WORK TASK:
Exactly as written, output the lines below starting from the first and ending with the line that contains "Real Vehicle Value"; omit pictures.

RECORD EXCERPTS:
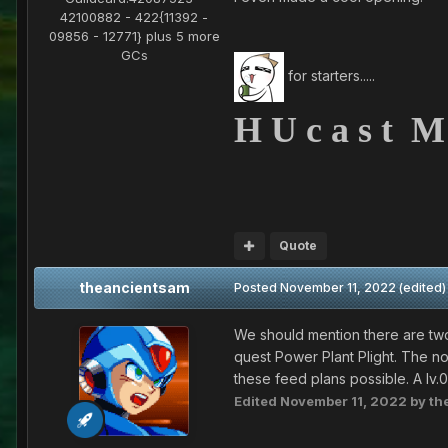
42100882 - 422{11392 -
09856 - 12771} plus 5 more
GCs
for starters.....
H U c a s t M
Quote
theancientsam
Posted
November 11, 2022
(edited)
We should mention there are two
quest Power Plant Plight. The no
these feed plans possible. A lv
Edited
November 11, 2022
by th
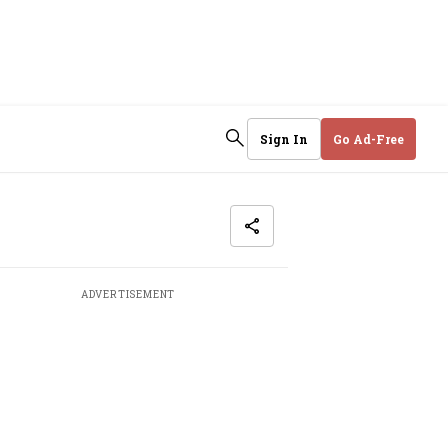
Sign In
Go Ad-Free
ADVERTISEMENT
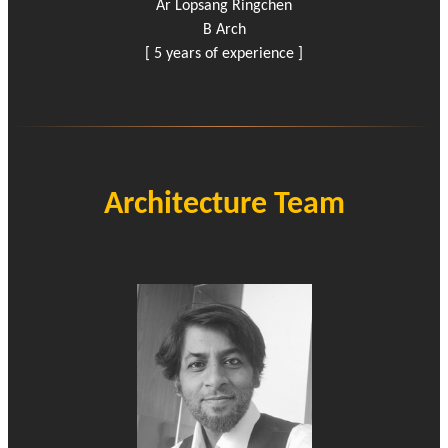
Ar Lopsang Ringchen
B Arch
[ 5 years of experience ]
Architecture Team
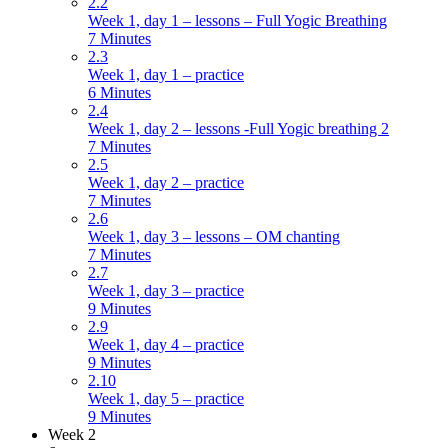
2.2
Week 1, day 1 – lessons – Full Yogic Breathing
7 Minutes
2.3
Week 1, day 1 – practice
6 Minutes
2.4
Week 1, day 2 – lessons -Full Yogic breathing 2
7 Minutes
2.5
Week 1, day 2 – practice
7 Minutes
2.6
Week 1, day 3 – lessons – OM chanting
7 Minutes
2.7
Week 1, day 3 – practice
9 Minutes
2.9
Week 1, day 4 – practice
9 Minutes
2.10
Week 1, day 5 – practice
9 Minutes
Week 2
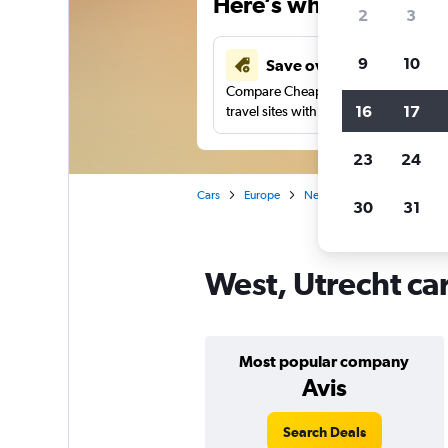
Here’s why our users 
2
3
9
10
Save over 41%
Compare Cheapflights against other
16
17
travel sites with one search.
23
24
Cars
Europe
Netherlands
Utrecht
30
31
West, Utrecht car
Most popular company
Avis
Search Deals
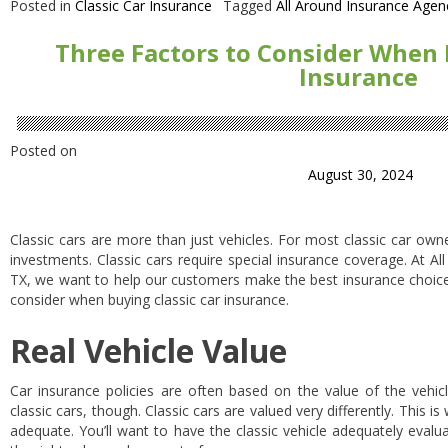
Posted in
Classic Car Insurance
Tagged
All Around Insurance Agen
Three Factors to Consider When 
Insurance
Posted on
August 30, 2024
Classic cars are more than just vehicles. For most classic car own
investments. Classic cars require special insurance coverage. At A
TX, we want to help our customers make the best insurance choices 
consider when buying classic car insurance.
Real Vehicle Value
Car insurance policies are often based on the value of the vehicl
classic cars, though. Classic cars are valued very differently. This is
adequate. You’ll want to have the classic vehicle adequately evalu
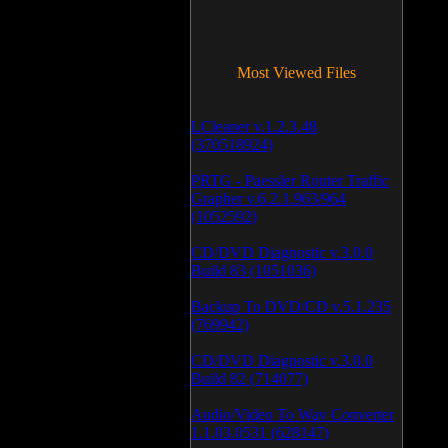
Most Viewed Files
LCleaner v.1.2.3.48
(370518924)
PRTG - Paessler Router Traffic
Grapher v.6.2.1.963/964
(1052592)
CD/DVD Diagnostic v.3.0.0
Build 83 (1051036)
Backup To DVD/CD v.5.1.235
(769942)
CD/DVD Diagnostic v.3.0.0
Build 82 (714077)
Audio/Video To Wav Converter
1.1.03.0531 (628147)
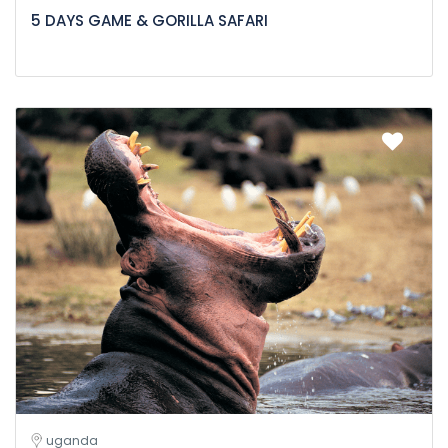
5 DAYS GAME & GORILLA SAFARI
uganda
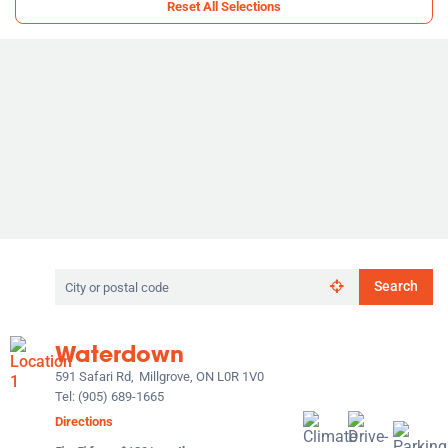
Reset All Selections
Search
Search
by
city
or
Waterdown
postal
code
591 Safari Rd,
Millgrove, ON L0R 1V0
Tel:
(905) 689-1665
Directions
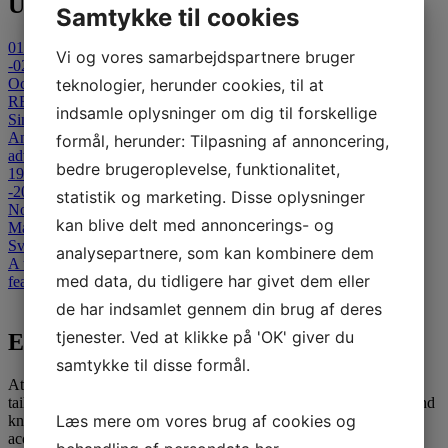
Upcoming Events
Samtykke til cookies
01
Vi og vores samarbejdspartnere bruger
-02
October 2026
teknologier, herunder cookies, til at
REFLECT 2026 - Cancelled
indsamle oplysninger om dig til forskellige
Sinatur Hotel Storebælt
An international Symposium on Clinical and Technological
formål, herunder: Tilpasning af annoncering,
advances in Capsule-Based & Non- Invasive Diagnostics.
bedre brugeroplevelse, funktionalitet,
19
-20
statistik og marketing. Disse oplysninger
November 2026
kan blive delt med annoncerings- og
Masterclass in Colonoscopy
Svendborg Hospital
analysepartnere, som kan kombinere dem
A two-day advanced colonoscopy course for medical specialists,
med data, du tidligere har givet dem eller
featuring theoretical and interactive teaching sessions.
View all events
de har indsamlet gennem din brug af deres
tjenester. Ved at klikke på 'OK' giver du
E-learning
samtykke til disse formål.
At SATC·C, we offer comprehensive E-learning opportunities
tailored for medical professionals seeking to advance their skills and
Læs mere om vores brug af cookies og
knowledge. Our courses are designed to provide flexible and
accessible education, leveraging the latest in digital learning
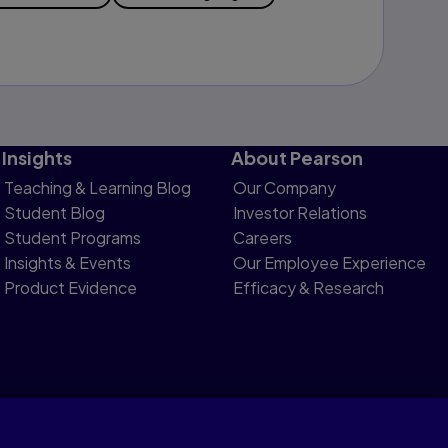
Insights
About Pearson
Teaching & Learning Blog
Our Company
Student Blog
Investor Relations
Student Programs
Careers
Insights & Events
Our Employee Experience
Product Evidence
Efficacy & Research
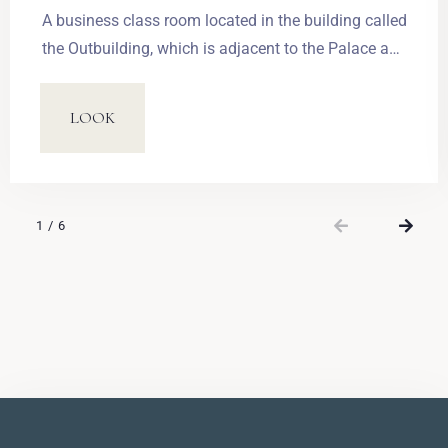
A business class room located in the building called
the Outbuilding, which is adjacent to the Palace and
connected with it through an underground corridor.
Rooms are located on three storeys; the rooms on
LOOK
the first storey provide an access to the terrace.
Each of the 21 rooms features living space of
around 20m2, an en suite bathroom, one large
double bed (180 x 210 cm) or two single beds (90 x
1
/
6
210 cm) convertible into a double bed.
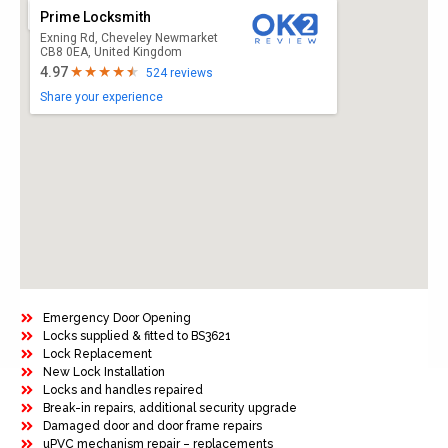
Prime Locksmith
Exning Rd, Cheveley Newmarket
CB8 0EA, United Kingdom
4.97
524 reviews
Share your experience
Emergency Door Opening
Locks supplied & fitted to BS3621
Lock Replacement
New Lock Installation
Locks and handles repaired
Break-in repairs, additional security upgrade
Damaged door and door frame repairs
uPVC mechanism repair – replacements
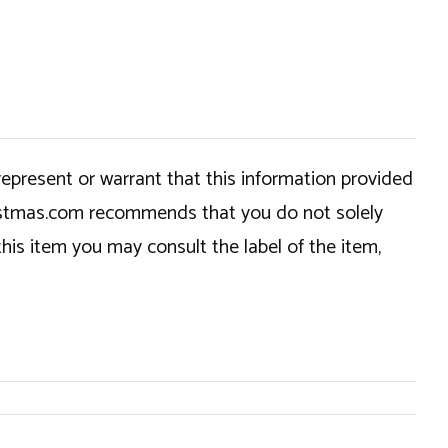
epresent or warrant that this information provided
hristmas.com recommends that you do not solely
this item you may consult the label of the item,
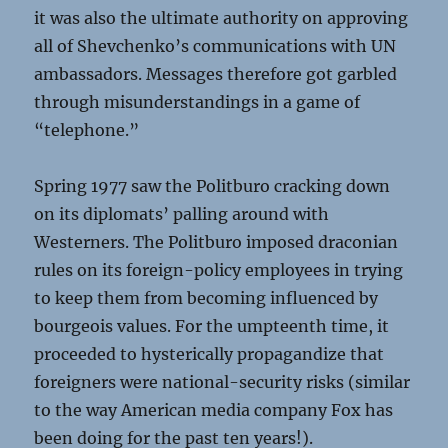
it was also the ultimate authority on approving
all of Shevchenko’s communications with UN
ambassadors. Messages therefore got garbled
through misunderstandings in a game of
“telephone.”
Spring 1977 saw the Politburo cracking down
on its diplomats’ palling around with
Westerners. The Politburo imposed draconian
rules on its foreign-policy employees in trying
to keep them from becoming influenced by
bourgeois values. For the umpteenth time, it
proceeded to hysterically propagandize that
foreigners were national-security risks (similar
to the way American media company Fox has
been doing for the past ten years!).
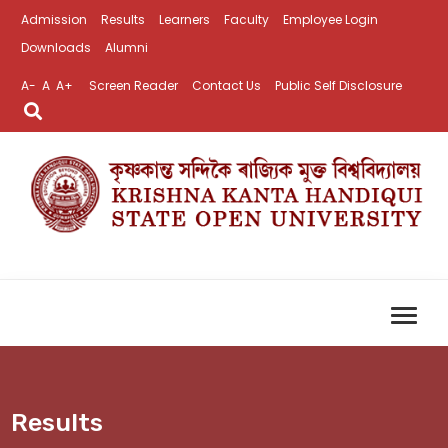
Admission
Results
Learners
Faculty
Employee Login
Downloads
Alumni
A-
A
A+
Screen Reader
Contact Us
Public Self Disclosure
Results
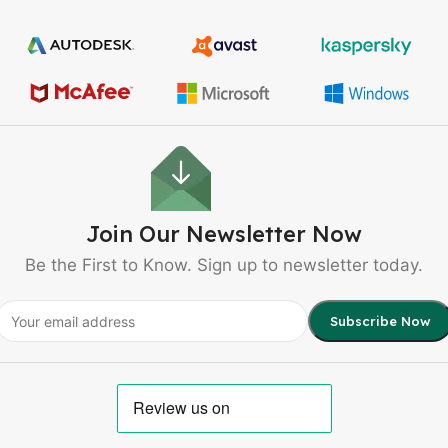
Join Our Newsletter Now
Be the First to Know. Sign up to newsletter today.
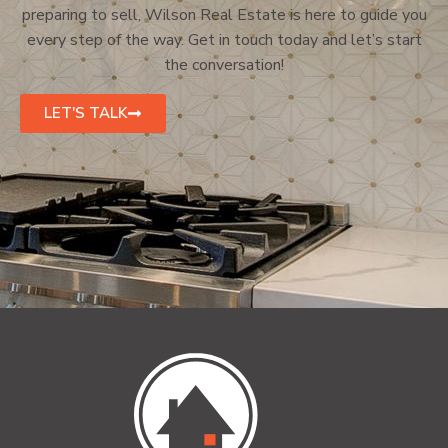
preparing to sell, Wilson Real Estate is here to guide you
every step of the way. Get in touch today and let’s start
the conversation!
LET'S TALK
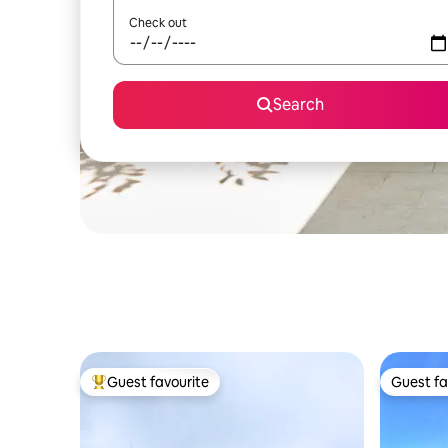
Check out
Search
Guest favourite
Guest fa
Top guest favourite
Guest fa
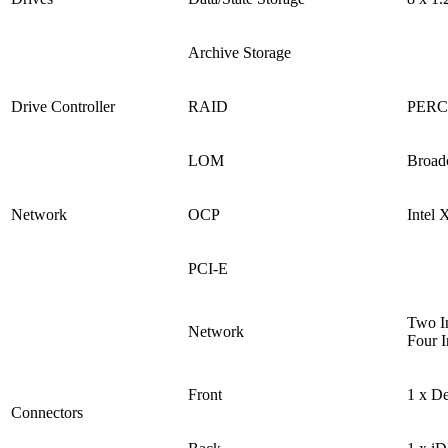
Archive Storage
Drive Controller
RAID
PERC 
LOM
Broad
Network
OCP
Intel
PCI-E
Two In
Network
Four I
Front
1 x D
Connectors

ANSWER BOX:
42100882 - 422{11392 -
09856 - 12771} plus 5 more
GCs
for starters.....
H U c a s t M
Quote
theancientsam
Posted
November 11, 2022
(edited)
We should mention there are two
quest Power Plant Plight. The no
these feed plans possible. A lv
Edited
November 11, 2022
by th
Sign In
Go Ad-Free
ADVERTISEMENT
Ar Lopsang Ringchen
B Arch
[ 5 years of experience ]
Architecture Team
2.2
Week 1, day 1 – lessons – Full Yogic Breathing
7 Minutes
2.3
Week 1, day 1 – practice
6 Minutes
2.4
Week 1, day 2 – lessons -Full Yogic breathing 2
7 Minutes
2.5
Week 1, day 2 – practice
7 Minutes
2.6
Week 1, day 3 – lessons – OM chanting
7 Minutes
2.7
Week 1, day 3 – practice
9 Minutes
2.9
Week 1, day 4 – practice
9 Minutes
2.10
Week 1, day 5 – practice
9 Minutes
Week 2
Here’s why our users 
2
3
9
10
Save over 41%
Compare Cheapflights against other
16
17
travel sites with one search.
23
24
Cars
Europe
Netherlands
Utrecht
30
31
West, Utrecht car
Most popular company
Avis
Search Deals
Posted in
Classic Car Insurance
Tagged
All Around Insurance Agen
Three Factors to Consider When 
Insurance
Posted on
August 30, 2024
Classic cars are more than just vehicles. For most classic car own
investments. Classic cars require special insurance coverage. At A
TX, we want to help our customers make the best insurance choices 
consider when buying classic car insurance.
Real Vehicle Value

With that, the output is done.